Results 1 to 11 of 11
  1. #1
    Join Date
    Oct 2007
    Posts
    5

    Free time series DBMS

    Hi there,

    I am currently involved in a project dealing with huge amounts of very simply structured data in the form of:

    - a unix time-stamp
    - 2 byte measurement data
    - 2 byte meta information

    The thing that's so special here is, that there are no delete or update operations involved at all. The only thing the DBMS has to provide is an extremely efficient way to append data, get access to the latest data-point and to calculate some statistics like arithmetic mean, modal values, minima/maxima.

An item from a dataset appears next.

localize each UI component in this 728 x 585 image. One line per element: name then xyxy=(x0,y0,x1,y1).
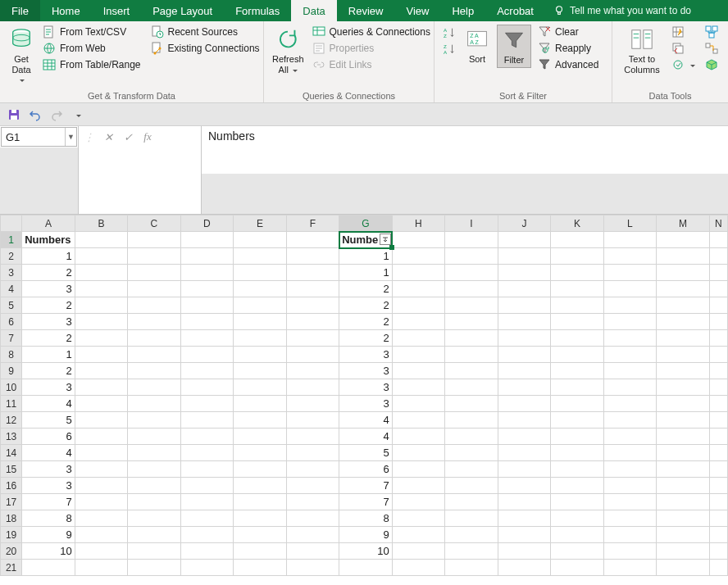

    So I was wondering, if a time series DBMS is actually the way to go, or if we should just go ahead and develop a home-brewn solution.

    I also thought about using a general purpose DBMS like Mysql or Postgres, but I am having concerns with overhead and that it just will not be able to provide the data fast enough.

    cheers, andreas

  2. #2
    Join Date
    Jun 2004
    Location
    Arizona, USA
    Posts
    1,848
    Can you guarantee that the time stamp will be unique? or that a combination of timestamp/meta information will be unique?

    Please quantify "Huge Amounts"... What is huge to you, may not be large to someone else...

    Please quantify "fast enough" ... i.e. Insert rates, retrieval rates, minimum response time, etc.
    Lou
    使大吃一惊
    "Lisa, in this house, we obey the laws of thermodynamics!" - Homer Simpson
    "I have my standards. They may be low, but I have them!" - Bette Middler
    "It's a book about a Spanish guy named Manual. You should read it." - Dilbert


  3. #3
    Join Date
    Oct 2007
    Posts
    5
    Quote Originally Posted by loquin
    Can you guarantee that the time stamp will be unique? or that a combination of timestamp/meta information will be unique?
    all combinations of timestamp/meta information will be unique.

    Quote Originally Posted by loquin
    Please quantify "Huge Amounts"... What is huge to you, may not be large to someone else...
    I'd estimate that there will be about one insert every two to three seconds.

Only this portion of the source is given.